== Supplied material ==
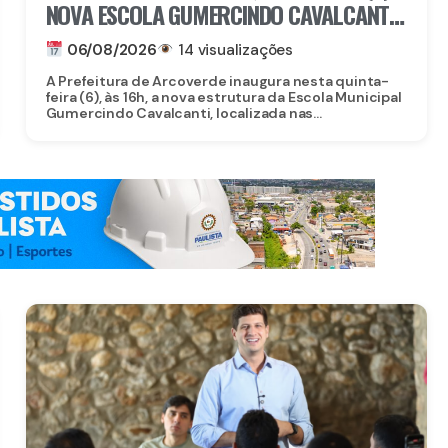
NOVA ESCOLA GUMERCINDO CAVALCANTI
E AUTORIZA OBRAS DE CALÇAMENTO EM
06/08/2026
14 visualizações
ARCOVERDE
A Prefeitura de Arcoverde inaugura nesta quinta-
feira (6), às 16h, a nova estrutura da Escola Municipal
Gumercindo Cavalcanti, localizada nas...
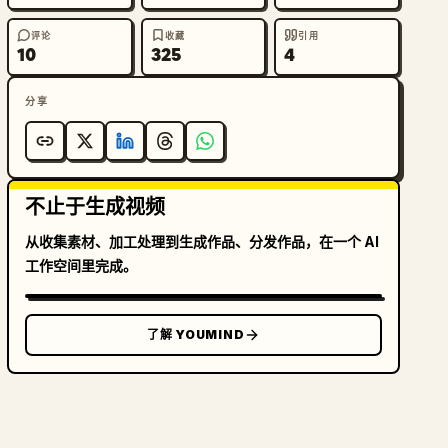
评论
收藏
引用
10
325
4
分享
不止于生成视频
从收集素材、加工处理到生成作品、分发作品，在一个 AI
工作空间里完成。
了解 YOUMIND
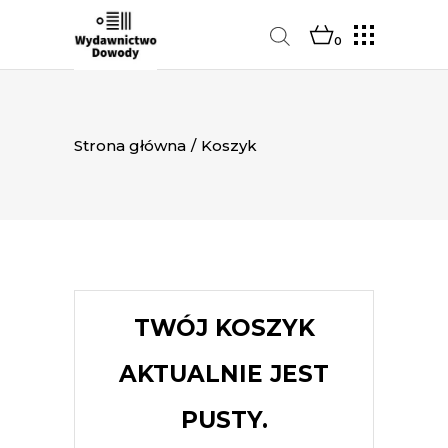
0
Strona główna
/
Koszyk
TWÓJ KOSZYK
AKTUALNIE JEST
PUSTY.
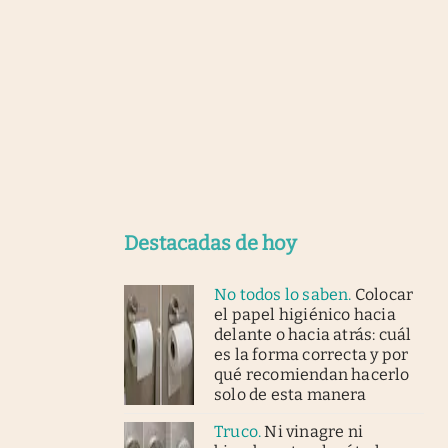
Destacadas de hoy
No todos lo saben
.
Colocar
el papel higiénico hacia
delante o hacia atrás: cuál
es la forma correcta y por
qué recomiendan hacerlo
solo de esta manera
Truco
.
Ni vinagre ni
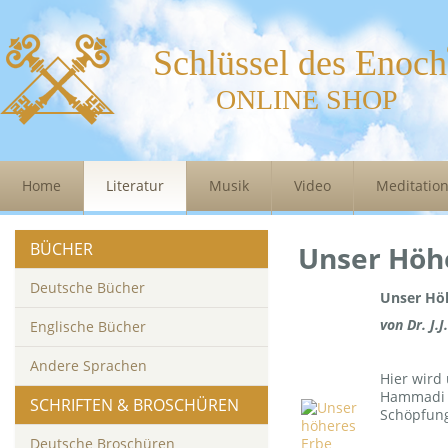
Schlüssel des Enoch
ONLINE SHOP
Home
Literatur
Musik
Video
Meditatio
BÜCHER
Unser Höh
Deutsche Bücher
Unser Hö
von Dr. J.
Englische Bücher
Andere Sprachen
Hier wird
Hammadi u
SCHRIFTEN & BROSCHÜREN
Schöpfungs
Deutsche Broschüren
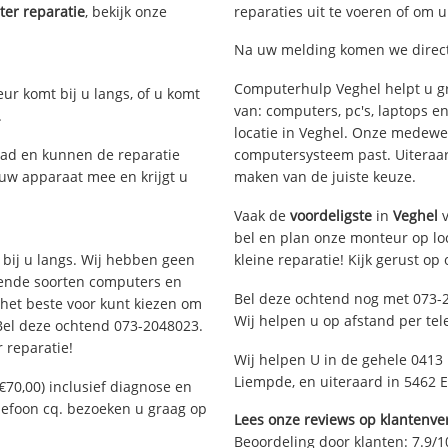
er reparatie
, bekijk onze
reparaties uit te voeren of om 
Na uw melding komen we direct 
Computerhulp Veghel helpt u gr
eur komt bij u langs, of u komt
van: computers, pc's, laptops e
.
locatie in Veghel. Onze medewe
ad en kunnen de reparatie
computersysteem past. Uiteraard
 uw apparaat mee en krijgt u
maken van de juiste keuze.
Vaak de
voordeligste
in
Veghel
v
bel en plan onze monteur op loc
 bij u langs. Wij hebben geen
kleine reparatie! Kijk gerust op
llende soorten computers en
Bel deze ochtend nog met 073-
 het beste voor kunt kiezen om
Wij helpen u op afstand per tel
 Bel deze ochtend 073-2048023.
 reparatie!
Wij helpen U in de gehele 0413 
Liempde, en uiteraard in 5462 
€70,00) inclusief diagnose en
elefoon cq. bezoeken u graag op
Lees onze reviews op klantenver
Beoordeling door klanten:
7.9
/
1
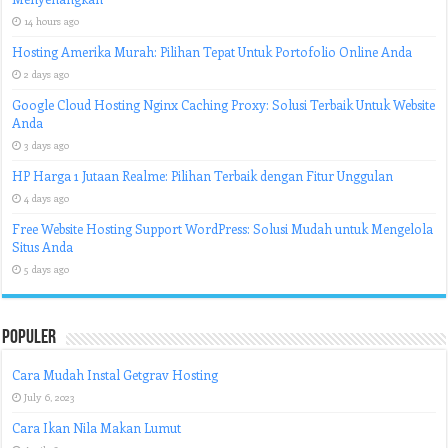
14 hours ago
Hosting Amerika Murah: Pilihan Tepat Untuk Portofolio Online Anda
2 days ago
Google Cloud Hosting Nginx Caching Proxy: Solusi Terbaik Untuk Website
Anda
3 days ago
HP Harga 1 Jutaan Realme: Pilihan Terbaik dengan Fitur Unggulan
4 days ago
Free Website Hosting Support WordPress: Solusi Mudah untuk Mengelola
Situs Anda
5 days ago
Populer
Cara Mudah Instal Getgrav Hosting
July 6, 2023
Cara Ikan Nila Makan Lumut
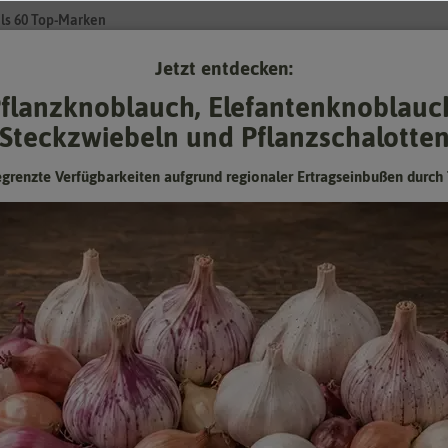
ls 60 Top-Marken
Jetzt entdecken:
Su
flanzknoblauch, Elefantenknoblauc
Steckzwiebeln und Pflanzschalotte
Gartenzubehör
Pflanzgut
Keimsprossen
❤ für Tiere
egrenzte Verfügbarkeiten aufgrund regionaler Ertragseinbußen durch 
2/2026]
BIO Herbstlauch Haldor Ks [MHD
12/2026]
Mindesthaltbarkeitsdatum (MHD) überschritten oder
fast erreicht:
Kann man abgelaufenes Saatgut trotzdem noch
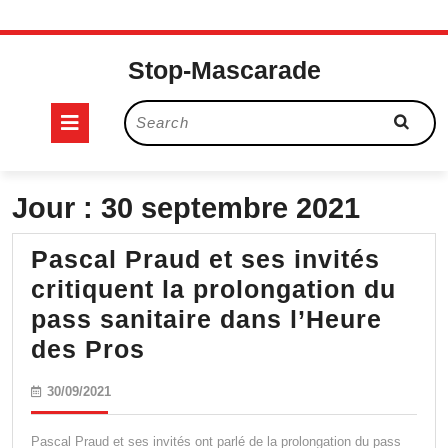
Skip
to
Stop-Mascarade
content
Open
Search
for:
Button
Jour :
30 septembre 2021
Pascal Praud et ses invités
critiquent la prolongation du
pass sanitaire dans l’Heure
Pascal
des Pros
Praud
30/09/2021
30/09/2021
et
ses
Pascal Praud et ses invités ont parlé de la prolongation du pass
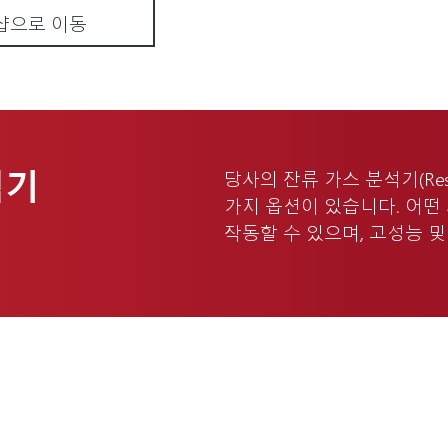
샵으로 이동
석기
당사의 잔류 가스 분석기(Residu
가지 옵션이 있습니다. 어
작동할 수 있으며, 고성능 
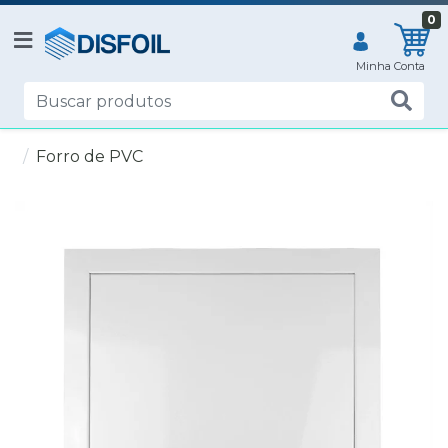
0
Forro de PVC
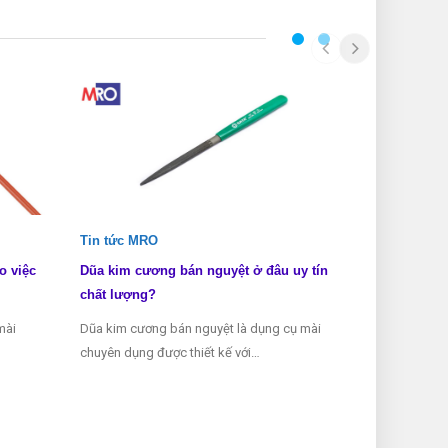
Tin tức MRO
Tin tức MRO
o việc
Dũa kim cương bán nguyệt ở đâu uy tín
Dũa kim cươn
chất lượng?
biết?
mài
Dũa kim cương bán nguyệt là dụng cụ mài
Dũa kim cương 
chuyên dụng được thiết kế với…
dụng được sử 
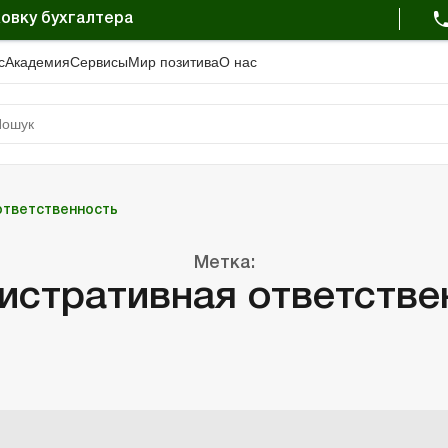
овку бухгалтера
с
Академия
Сервисы
Мир позитива
О нас
ответственность
Метка:
истративная ответстве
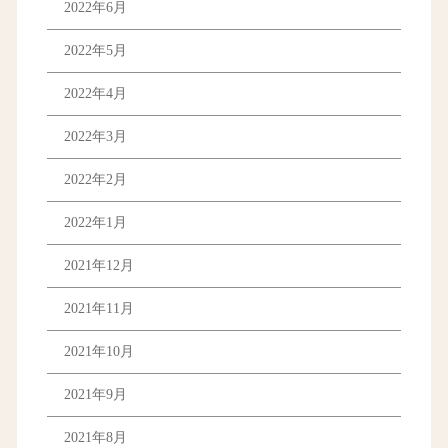
2022年6月
2022年5月
2022年4月
2022年3月
2022年2月
2022年1月
2021年12月
2021年11月
2021年10月
2021年9月
2021年8月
===
*Task goal*
Copy the data exactly. Any picture it contains is to be omitted.

*Result of the task*
NOVA ESCOLA GUMERCINDO CAVALCANTI
E AUTORIZA OBRAS DE CALÇAMENTO EM
06/08/2026
14 visualizações
ARCOVERDE
A Prefeitura de Arcoverde inaugura nesta quinta-
feira (6), às 16h, a nova estrutura da Escola Municipal
Gumercindo Cavalcanti, localizada nas...
评论
收藏
引用
10
325
4
分享
不止于生成视频
从收集素材、加工处理到生成作品、分发作品，在一个 AI
工作空间里完成。
了解 YOUMIND
0
Strona główna
/
Koszyk
TWÓJ KOSZYK
AKTUALNIE JEST
PUSTY.
Destacadas de hoy
No todos lo saben
.
Colocar
el papel higiénico hacia
delante o hacia atrás: cuál
es la forma correcta y por
qué recomiendan hacerlo
solo de esta manera
Truco
.
Ni vinagre ni
Schlüssel des Enoch
ONLINE SHOP
Home
Literatur
Musik
Video
Meditatio
BÜCHER
Unser Höh
Deutsche Bücher
Unser Hö
von Dr. J.
Englische Bücher
Andere Sprachen
Hier wird
Hammadi u
SCHRIFTEN & BROSCHÜREN
Schöpfungs
Deutsche Broschüren
er reparatie
, bekijk onze
reparaties uit te voeren of om 
Na uw melding komen we direct 
Computerhulp Veghel helpt u gr
eur komt bij u langs, of u komt
van: computers, pc's, laptops e
.
locatie in Veghel. Onze medewe
ad en kunnen de reparatie
computersysteem past. Uiteraard
 uw apparaat mee en krijgt u
maken van de juiste keuze.
Vaak de
voordeligste
in
Veghel
v
bel en plan onze monteur op loc
 bij u langs. Wij hebben geen
kleine reparatie! Kijk gerust op
llende soorten computers en
Bel deze ochtend nog met 073-
 het beste voor kunt kiezen om
Wij helpen u op afstand per tel
 Bel deze ochtend 073-2048023.
 reparatie!
Wij helpen U in de gehele 0413 
Liempde, en uiteraard in 5462 
€70,00) inclusief diagnose en
elefoon cq. bezoeken u graag op
Lees onze reviews op klantenver
Beoordeling door klanten:
7.9
/
1
14 hours ago
Hosting Amerika Murah: Pilihan Tepat Untuk Portofolio Online Anda
2 days ago
Google Cloud Hosting Nginx Caching Proxy: Solusi Terbaik Untuk Website
Anda
3 days ago
HP Harga 1 Jutaan Realme: Pilihan Terbaik dengan Fitur Unggulan
4 days ago
Free Website Hosting Support WordPress: Solusi Mudah untuk Mengelola
Situs Anda
5 days ago
Populer
Cara Mudah Instal Getgrav Hosting
July 6, 2023
Cara Ikan Nila Makan Lumut
ls 60 Top-Marken
Jetzt entdecken:
Su
flanzknoblauch, Elefantenknoblauc
Steckzwiebeln und Pflanzschalotte
Gartenzubehör
Pflanzgut
Keimsprossen
❤ für Tiere
egrenzte Verfügbarkeiten aufgrund regionaler Ertragseinbußen durch 
2/2026]
BIO Herbstlauch Haldor Ks [MHD
12/2026]
Mindesthaltbarkeitsdatum (MHD) überschritten oder
fast erreicht:
Kann man abgelaufenes Saatgut trotzdem noch
Skip
to
Stop-Mascarade
content
Open
Search
for:
Button
Jour :
30 septembre 2021
Pascal Praud et ses invités
critiquent la prolongation du
pass sanitaire dans l’Heure
Pascal
des Pros
Praud
30/09/2021
30/09/2021
et
ses
Pascal Praud et ses invités ont parlé de la prolongation du pass
샵으로 이동
석기
당사의 잔류 가스 분석기(Residu
가지 옵션이 있습니다. 어
작동할 수 있으며, 고성능 
0
Forro de PVC
Tin tức MRO
Tin tức MRO
o việc
Dũa kim cương bán nguyệt ở đâu uy tín
Dũa kim cươn
chất lượng?
biết?
mài
Dũa kim cương bán nguyệt là dụng cụ mài
Dũa kim cương 
chuyên dụng được thiết kế với…
dụng được sử 
овку бухгалтера
с
Академия
Сервисы
Мир позитива
О нас
ответственность
Метка:
истративная ответстве
2022年6月
2022年5月
2022年4月
2022年3月
2022年2月
2022年1月
2021年12月
2021年11月
2021年10月
2021年9月
2021年8月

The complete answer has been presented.